Last week, the Federal Circuit heard oral argument in ATS Ford Drive Investment, LLC v. United States, a takings case that attracted an amicus brief. In it, the Federal Circuit is reviewing a judgment of the Court of Federal Claims, which granted a motion for summary judgment in favor of the government. Judges Lourie, Stoll, and Cunningham heard the argument. This is our argument recap.
Mark F. (Thor) Hearne, II argued for ATS Ford Drive Investment. In his opening, he explained that the “key issue in this case” is whether the interest that the “owners’ predecessor . . . granted the Peru Indianapolis railroad in the 1840s” was an “easement or title to the fee estate in the land.” He contended that, “if it’s an easement,” then “the government must pay the owners compensation.” Alternatively, he argued, if the railroad “held title to the fee estate, then the government need not pay.”
A judge asked, if certification is needed, if the railroad charter’s language sounds like an easement. Hearne responded by arguing that, if “the text of the documents that define the interest are . . . clearly an easement, there will not be a need to certify.” But, he continued, “this case is of great importance to Indiana” and the “Indiana Supreme Court” invites “these cases to be certified . . . if there is any doubt on the part of the court.” Another judge asked about previous rails-to-trails cases that were certified to the Indiana Supreme Court. Hearne cited several examples.
Then, another judge asked him to differentiate the language in this case with a prior case.
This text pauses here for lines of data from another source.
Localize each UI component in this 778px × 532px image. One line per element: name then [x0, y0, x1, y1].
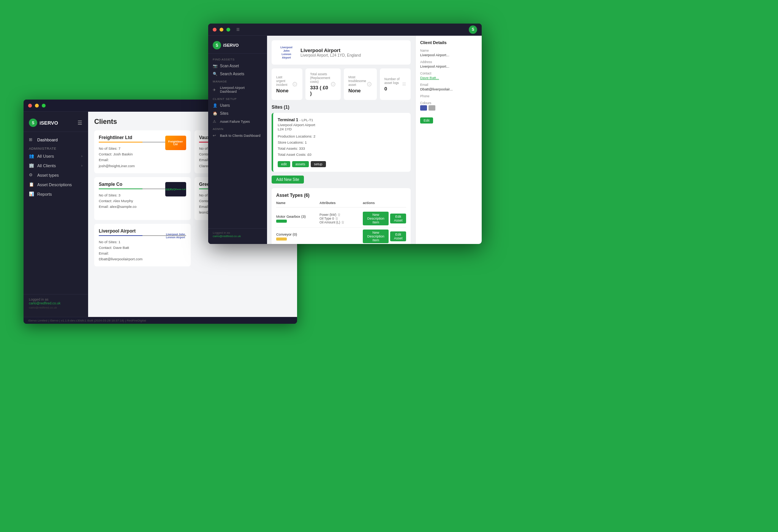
sidebar-item-failure-types[interactable]: ⚠ Asset Failure Types [208, 117, 267, 125]
sidebar-item-allclients[interactable]: 🏢 All Clients › [24, 161, 88, 170]
client-details-panel: Client Details Name Liverpool Airport...… [415, 36, 482, 244]
sidebar-item-scanasset[interactable]: 📷 Scan Asset [208, 62, 267, 70]
airport-window: ☰ S S iSERVO FIND ASSETS 📷 Scan Asset 🔍 … [208, 24, 482, 244]
back-footer: iServo Limited | iServo | v1.1.8-dev.c30… [24, 317, 297, 324]
edit-asset-btn[interactable]: Edit Asset [390, 231, 406, 241]
front-center: Liverpool JohnLennonAirport Liverpool Ai… [267, 36, 415, 244]
detail-contact: Contact Dave Batt... [420, 71, 477, 80]
minimize-dot[interactable] [35, 104, 39, 108]
asset-types-header: Name Attributes actions [276, 201, 406, 207]
back-sidebar-logo: S iSERVO ☰ [24, 116, 88, 132]
client-logo-liverpool: Liverpool JohnLennon Airport [164, 228, 187, 245]
sidebar-item-back-clients[interactable]: ↩ Back to Clients Dashboard [208, 131, 267, 139]
logo-text: iSERVO [40, 120, 58, 126]
sidebar-item-sites[interactable]: 🏠 Sites [208, 109, 267, 117]
new-desc-btn[interactable]: New Description Item [363, 212, 389, 225]
trash-icon[interactable]: 🗑 [341, 220, 345, 224]
client-logo-sampleco: iSERVODemo Ltd [164, 181, 187, 198]
new-desc-btn[interactable]: New Description Item [363, 230, 389, 243]
terminal-card: Terminal 1 - LPL-T1 Liverpool Airport Ai… [272, 113, 411, 172]
reports-icon: 📊 [29, 192, 34, 196]
assettypes-icon: ⚙ [29, 173, 34, 177]
asset-action-btns: New Description Item Edit Asset [363, 230, 406, 243]
swatch-primary [420, 105, 427, 111]
client-card-freightliner[interactable]: Freightliner Ltd No of Sites: 7 Contact:… [94, 130, 191, 173]
failure-icon: ⚠ [213, 119, 217, 124]
trash-icon[interactable]: 🗑 [337, 213, 341, 217]
users-icon: 👤 [213, 103, 217, 108]
edit-asset-btn[interactable]: Edit Asset [390, 214, 406, 223]
airport-icon: ✈ [213, 88, 217, 92]
front-right-wrapper: Liverpool JohnLennonAirport Liverpool Ai… [267, 36, 482, 244]
airport-body: S iSERVO FIND ASSETS 📷 Scan Asset 🔍 Sear… [208, 36, 482, 244]
admin-label: ADMIN [208, 125, 267, 131]
sidebar-item-allusers[interactable]: 👥 All Users › [24, 151, 88, 161]
terminal-title: Terminal 1 - LPL-T1 [278, 117, 406, 122]
airport-title: Liverpool Airport Liverpool Airport, L24… [300, 48, 361, 57]
stat-icon-incident: ⚙ [292, 80, 298, 89]
trash-icon[interactable]: 🗑 [335, 217, 338, 220]
front-sidebar-footer: Logged in as carlo@redfired.co.uk [208, 228, 267, 240]
sidebar-item-users[interactable]: 👤 Users [208, 101, 267, 109]
terminal-info: Production Locations: 2 Store Locations:… [278, 133, 406, 158]
stat-icon-assets: ⚙ [330, 80, 336, 89]
airport-titlebar: ☰ S [208, 24, 482, 36]
asset-type-row: Conveyor (0) New Description Item Edit A… [276, 228, 406, 244]
terminal-actions: edit assets setup [278, 161, 406, 167]
asset-type-name: Conveyor (0) [276, 232, 319, 241]
back-sidebar-footer: Logged in as carlo@redfired.co.uk carlo@… [24, 294, 88, 312]
logo-icon: S [29, 119, 37, 127]
asset-action-btns: New Description Item Edit Asset [363, 212, 406, 225]
add-site-button[interactable]: Add New Site [272, 176, 304, 184]
front-logo-text: iSERVO [223, 43, 239, 48]
client-details-title: Client Details [420, 40, 477, 45]
stats-row: Last urgent incident None ⚙ Total assets… [272, 68, 411, 100]
clients-icon: 🏢 [29, 163, 34, 168]
front-logo-icon: S [213, 41, 221, 49]
maximize-dot[interactable] [226, 28, 230, 32]
sidebar-item-reports[interactable]: 📊 Reports [24, 189, 88, 199]
close-dot[interactable] [213, 28, 217, 32]
stat-icon-logs: ≡ [402, 80, 406, 88]
terminal-setup-btn[interactable]: setup [311, 161, 326, 167]
terminal-subtitle: Liverpool Airport Airport L24 1YD [278, 123, 406, 131]
users-icon: 👥 [29, 154, 34, 158]
stat-troublesome: Most troublesome asset None ⚙ [344, 68, 377, 100]
front-logo: S iSERVO [208, 40, 267, 54]
dashboard-icon: ⊞ [29, 137, 34, 142]
color-bar [276, 220, 287, 223]
asset-type-name: Motor Gearbox (3) [276, 214, 319, 223]
stat-total-assets: Total assets (Replacement costs) 333 ( £… [305, 68, 341, 100]
sidebar-item-assettypes[interactable]: ⚙ Asset types [24, 170, 88, 180]
terminal-assets-btn[interactable]: assets [292, 161, 309, 167]
assetdesc-icon: 📋 [29, 182, 34, 187]
arrow-icon: › [81, 164, 82, 168]
client-edit-btn[interactable]: Edit [420, 117, 433, 124]
airport-header: Liverpool JohnLennonAirport Liverpool Ai… [272, 40, 411, 65]
arrow-icon: › [81, 154, 82, 158]
client-card-liverpool[interactable]: Liverpool Airport No of Sites: 1 Contact… [94, 224, 191, 267]
app-logo-icon: S [469, 25, 477, 34]
stat-icon-troublesome: ⚙ [366, 80, 372, 89]
airport-logo: Liverpool JohnLennonAirport [277, 45, 296, 60]
sites-icon: 🏠 [213, 111, 217, 116]
admin-section-label: ADMINISTRATE [24, 144, 88, 151]
menu-icon[interactable]: ☰ [77, 120, 82, 126]
menu-icon[interactable]: ☰ [236, 27, 240, 32]
detail-name: Name Liverpool Airport... [420, 49, 477, 57]
close-dot[interactable] [28, 104, 32, 108]
sidebar-item-airport-dashboard[interactable]: ✈ Liverpool Airport Dashboard [208, 84, 267, 95]
client-card-sampleco[interactable]: Sample Co No of Sites: 3 Contact: Alex M… [94, 177, 191, 220]
terminal-edit-btn[interactable]: edit [278, 161, 290, 167]
sidebar-item-dashboard[interactable]: ⊞ Dashboard [24, 135, 88, 144]
color-bar [276, 238, 287, 241]
maximize-dot[interactable] [42, 104, 46, 108]
client-setup-label: CLIENT SETUP [208, 95, 267, 101]
sidebar-item-assetdesc[interactable]: 📋 Asset Descriptions [24, 180, 88, 189]
asset-types-section: Asset Types (6) Name Attributes actions … [272, 188, 411, 244]
asset-types-title: Asset Types (6) [276, 193, 406, 198]
minimize-dot[interactable] [220, 28, 223, 32]
stat-asset-logs: Number of asset logs 0 ≡ [380, 68, 411, 100]
asset-attrs: Power (kW) 🗑 Oil Type 0 🗑 Oil Amount (L)… [319, 213, 363, 224]
sidebar-item-searchassets[interactable]: 🔍 Search Assets [208, 70, 267, 78]
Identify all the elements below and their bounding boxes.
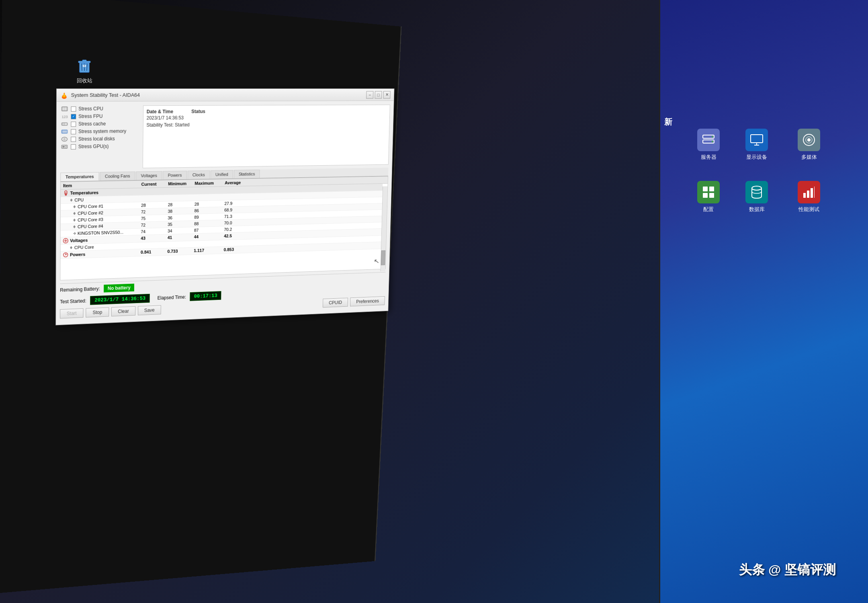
stress-cpu-label: Stress CPU	[78, 106, 103, 112]
cache-icon	[61, 121, 69, 127]
fpu-icon: 123	[61, 113, 69, 120]
database-label: 数据库	[749, 206, 765, 213]
test-started-value: 2023/1/7 14:36:53	[90, 294, 149, 305]
gpu-icon	[60, 144, 68, 150]
col-item: Item	[63, 182, 141, 188]
stress-cpu-row: Stress CPU	[61, 105, 139, 112]
stress-cache-checkbox[interactable]	[71, 121, 76, 127]
svg-rect-41	[703, 193, 708, 198]
svg-point-17	[61, 137, 67, 141]
info-panel: Date & Time Status 2023/1/7 14:36:53 Sta…	[143, 105, 390, 168]
save-button[interactable]: Save	[138, 305, 161, 315]
stress-memory-checkbox[interactable]	[71, 129, 76, 134]
table-body[interactable]: Temperatures CPU CPU Core #1	[60, 184, 387, 280]
stress-memory-row: Stress system memory	[61, 128, 139, 135]
col-minimum: Minimum	[168, 181, 194, 186]
svg-point-37	[807, 138, 811, 142]
config-icon-group[interactable]: 配置	[692, 181, 725, 213]
data-table-container: Item Current Minimum Maximum Average Tem…	[60, 176, 388, 280]
benchmark-icon	[798, 181, 820, 203]
stress-fpu-row: 123 Stress FPU	[61, 113, 139, 120]
battery-status: No battery	[104, 284, 134, 293]
clear-button[interactable]: Clear	[111, 306, 135, 316]
window-content: Stress CPU 123 Stress FPU	[56, 101, 394, 325]
database-icon-group[interactable]: 数据库	[741, 181, 773, 213]
scrollbar-thumb[interactable]	[381, 250, 385, 265]
svg-rect-47	[814, 187, 815, 198]
config-icon	[697, 181, 720, 203]
svg-rect-24	[66, 192, 66, 195]
svg-rect-33	[751, 135, 763, 143]
stress-disks-label: Stress local disks	[78, 136, 115, 142]
display-label: 显示设备	[746, 154, 767, 161]
stress-cache-label: Stress cache	[78, 121, 106, 127]
cpu-icon	[61, 106, 69, 112]
start-button[interactable]: Start	[60, 308, 84, 319]
stress-gpu-checkbox[interactable]	[71, 144, 76, 149]
col-average: Average	[225, 180, 251, 185]
svg-point-43	[752, 186, 762, 190]
disk-icon	[60, 136, 68, 142]
cursor-arrow: ↖	[373, 257, 380, 266]
preferences-button[interactable]: Preferences	[350, 296, 385, 306]
stress-disks-checkbox[interactable]	[71, 137, 76, 142]
benchmark-label: 性能测试	[798, 206, 819, 213]
multimedia-label: 多媒体	[801, 154, 817, 161]
svg-text:123: 123	[62, 115, 68, 119]
server-icon-group[interactable]: 服务器	[692, 129, 725, 161]
svg-rect-20	[62, 146, 64, 148]
tab-clocks[interactable]: Clocks	[187, 170, 210, 179]
title-bar-left: System Stability Test - AIDA64	[61, 91, 140, 98]
stress-disks-row: Stress local disks	[60, 135, 139, 143]
tab-powers[interactable]: Powers	[163, 171, 187, 180]
benchmark-icon-group[interactable]: 性能测试	[793, 181, 825, 213]
battery-label: Remaining Battery:	[60, 286, 100, 293]
server-icon	[697, 129, 720, 151]
svg-point-21	[65, 146, 66, 148]
date-time-value: 2023/1/7 14:36:53	[147, 115, 184, 121]
second-monitor: 新 服务器 显示设备	[659, 0, 868, 603]
stress-memory-label: Stress system memory	[78, 128, 126, 134]
stress-fpu-checkbox[interactable]	[71, 114, 76, 119]
server-label: 服务器	[701, 154, 717, 161]
minimize-button[interactable]: −	[366, 91, 373, 98]
aida64-icon	[61, 91, 68, 98]
status-value-text: Stability Test: Started	[146, 121, 386, 128]
svg-rect-42	[709, 193, 714, 198]
database-icon	[745, 181, 768, 203]
title-bar: System Stability Test - AIDA64 − □ ✕	[57, 89, 394, 102]
tab-unified[interactable]: Unified	[211, 170, 233, 179]
svg-point-18	[63, 138, 65, 140]
elapsed-time-value: 00:17:13	[190, 291, 221, 301]
new-label: 新	[664, 117, 672, 127]
multimedia-icon	[798, 129, 820, 151]
tab-voltages[interactable]: Voltages	[136, 171, 162, 180]
window-title: System Stability Test - AIDA64	[71, 92, 140, 98]
stress-gpu-row: Stress GPU(s)	[60, 143, 139, 150]
maximize-button[interactable]: □	[375, 91, 382, 98]
tab-statistics[interactable]: Statistics	[234, 170, 260, 178]
tab-temperatures[interactable]: Temperatures	[60, 172, 99, 181]
elapsed-time-label: Elapsed Time:	[158, 294, 186, 301]
config-label: 配置	[703, 206, 714, 213]
stress-gpu-label: Stress GPU(s)	[78, 144, 109, 150]
svg-point-31	[712, 136, 713, 137]
status-label: Status	[191, 108, 387, 114]
col-current: Current	[141, 181, 168, 187]
cpuid-button[interactable]: CPUID	[323, 298, 348, 308]
col-maximum: Maximum	[194, 180, 225, 186]
tab-cooling-fans[interactable]: Cooling Fans	[100, 172, 135, 181]
memory-icon	[61, 128, 69, 135]
stress-cpu-checkbox[interactable]	[71, 106, 76, 111]
svg-rect-44	[803, 193, 806, 198]
stress-cache-row: Stress cache	[61, 121, 139, 127]
display-icon	[745, 129, 768, 151]
display-icon-group[interactable]: 显示设备	[741, 129, 773, 161]
left-column: Stress CPU 123 Stress FPU	[60, 105, 139, 169]
recycle-bin-icon[interactable]: 回收站	[70, 56, 98, 84]
svg-rect-39	[703, 187, 708, 191]
close-button[interactable]: ✕	[383, 91, 391, 98]
multimedia-icon-group[interactable]: 多媒体	[793, 129, 825, 161]
stop-button[interactable]: Stop	[86, 307, 109, 317]
aida64-window: System Stability Test - AIDA64 − □ ✕ Str…	[55, 88, 394, 325]
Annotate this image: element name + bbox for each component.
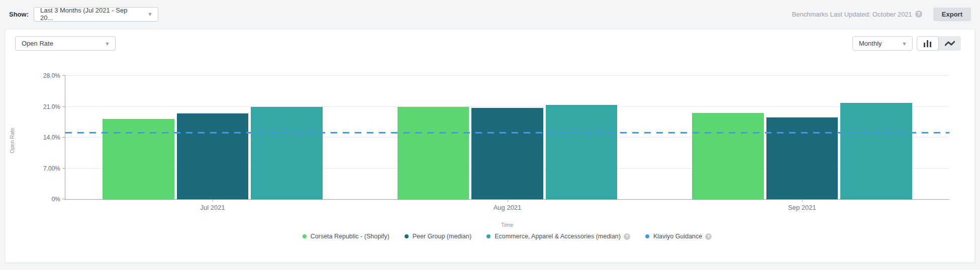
chevron-down-icon: ▼	[896, 41, 907, 47]
bar[interactable]	[840, 103, 912, 199]
bar[interactable]	[546, 105, 618, 199]
legend-item[interactable]: Peer Group (median)	[405, 233, 471, 240]
y-axis-title: Open Rate	[9, 115, 15, 166]
legend-help-icon[interactable]: ?	[624, 233, 630, 240]
x-tick-mark	[802, 200, 803, 202]
benchmarks-updated-text: Benchmarks Last Updated: October 2021	[792, 11, 912, 18]
bar-chart-icon	[923, 40, 932, 48]
x-tick-mark	[508, 200, 508, 202]
benchmarks-help-icon[interactable]: ?	[915, 11, 922, 18]
legend-label: Peer Group (median)	[413, 233, 471, 240]
x-tick-label: Sep 2021	[788, 204, 816, 211]
y-tick-label: 28.0%	[43, 72, 60, 79]
legend-dot	[405, 234, 409, 238]
legend-label: Klaviyo Guidance	[653, 233, 702, 240]
y-tick-mark	[62, 106, 65, 107]
bar[interactable]	[471, 108, 543, 199]
y-tick-label: 14.0%	[43, 134, 60, 141]
legend: Corseta Republic - (Shopify)Peer Group (…	[65, 233, 949, 240]
x-tick-label: Jul 2021	[201, 204, 225, 211]
line-chart-toggle[interactable]	[939, 36, 961, 51]
legend-dot	[486, 234, 491, 238]
y-tick-label: 7.00%	[43, 165, 60, 172]
metric-dropdown[interactable]: Open Rate ▼	[15, 36, 116, 51]
date-range-dropdown[interactable]: Last 3 Months (Jul 2021 - Sep 20... ▼	[34, 7, 158, 22]
bar[interactable]	[766, 117, 838, 199]
gridline	[65, 75, 949, 76]
y-tick-mark	[62, 75, 65, 76]
line-chart-icon	[945, 40, 955, 47]
y-tick-label: 21.0%	[43, 103, 60, 110]
legend-help-icon[interactable]: ?	[705, 233, 712, 240]
export-button[interactable]: Export	[933, 8, 971, 21]
bar-chart-toggle[interactable]	[917, 36, 939, 51]
legend-label: Corseta Republic - (Shopify)	[311, 233, 389, 240]
plot-area: 0%7.00%14.0%21.0%28.0%Jul 2021Aug 2021Se…	[65, 76, 949, 200]
y-tick-mark	[62, 199, 65, 199]
chevron-down-icon: ▼	[141, 11, 153, 17]
topbar: Show: Last 3 Months (Jul 2021 - Sep 20..…	[0, 0, 980, 28]
legend-item[interactable]: Ecommerce, Apparel & Accessories (median…	[486, 233, 630, 240]
x-axis-title: Time	[65, 222, 949, 228]
y-tick-label: 0%	[52, 196, 60, 203]
guidance-line	[65, 132, 949, 133]
chevron-down-icon: ▼	[99, 41, 110, 47]
bar[interactable]	[103, 119, 174, 199]
chart-card: Open Rate ▼ Monthly ▼ Open Rate 0%7.0	[5, 29, 975, 263]
interval-dropdown[interactable]: Monthly ▼	[852, 36, 913, 51]
legend-item[interactable]: Corseta Republic - (Shopify)	[303, 233, 389, 240]
legend-dot	[303, 234, 307, 238]
legend-dot	[645, 234, 649, 238]
legend-label: Ecommerce, Apparel & Accessories (median…	[495, 233, 621, 240]
metric-dropdown-value: Open Rate	[22, 40, 53, 47]
bar[interactable]	[692, 113, 764, 199]
bar[interactable]	[398, 107, 469, 200]
interval-dropdown-value: Monthly	[859, 40, 882, 47]
gridline	[65, 106, 949, 107]
chart-type-toggle	[917, 36, 961, 51]
bar[interactable]	[251, 107, 323, 200]
x-tick-label: Aug 2021	[494, 204, 522, 211]
show-label: Show:	[9, 11, 29, 18]
y-tick-mark	[62, 168, 65, 169]
date-range-value: Last 3 Months (Jul 2021 - Sep 20...	[40, 7, 141, 22]
topbar-right: Benchmarks Last Updated: October 2021 ? …	[792, 8, 971, 21]
bar[interactable]	[177, 113, 249, 199]
x-tick-mark	[213, 200, 213, 202]
y-tick-mark	[62, 137, 65, 138]
legend-item[interactable]: Klaviyo Guidance?	[645, 233, 712, 240]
Hearne responded by arguing that, in the previous case, the railroad charter “says the railroad had the . . . capacity to acquire” a fee simple, but that the railroad can “certainly acquire less of an interest.” Hearne also argued that “other Indiana Supreme Court decisions” have “never read” the prior case “in the same way that the Court of Federal claims did,” which concluded that “the interest must be fee simple.”
David S. Frankel argued for the United States. He opened by arguing that “plaintiffs seek to unsettle the law and upend property rights that have been well established for generations under Indiana law.” Regarding certification, he explained it “is available only if there is a lack of clear controlling precedent.” On this point, he argued, “the question at the heart of this appeal was resolved over 170 years ago by the Indiana Supreme Court.” Moreover, he continued, “it was confirmed about 30 years after that, and then in subsequent decisions of both the Indiana Supreme Court and Indiana appellate courts it has been reaffirmed as binding precedent.”
A judge asked if “release and relinquish language . . . is helpful” to determine whether a conveyance is “in fee simple.” Frankel argued, in response, that one prior case stands for the proposition that the relevant language grants a fee simple and not a lesser interest.
Another judge asked for Frankel’s position on certification to the Indiana Supreme Court. Frankel said the government’s “position is that certification is unavailable because there’s a presence of clear, controlling precedent.” He further argued that, even “if certification” were available, “this court shouldn’t take that opportunity” because the Supreme Court has said certification should occur only when “there’s a novel or unsettled question of law.”
In his rebuttal, Hearne argued several points. He refuted the relevance of a particular case by arguing the case was about “disagreement over . . . scope” and that there “was no disagreement” over whether the interest conveyed was an easement. He argued the “use of the term right of way” should be found to convey an easement. He also contended the documents “that define[ ] the interest” is the “release documents,” not the charter, which is “not part of the transaction.” Next, he argued, if the charter defines the nature of the property interest, then “every piece of property” that “railroads acquired would be fee simple, notwithstanding the language in the actual document between the parties.” Finally, he maintained, if there is any “ambiguity [the case] should be certified to the Indiana Supreme Court.” He insisted there is “novelty” present in this case and, as a result, the resolution of this case “would potentially affect many other property owners.” Ultimately, because of the “implications for Indiana public policy,” he urged certification to the Indiana Supreme Court.
We will continue to keep track of this case and report on developments.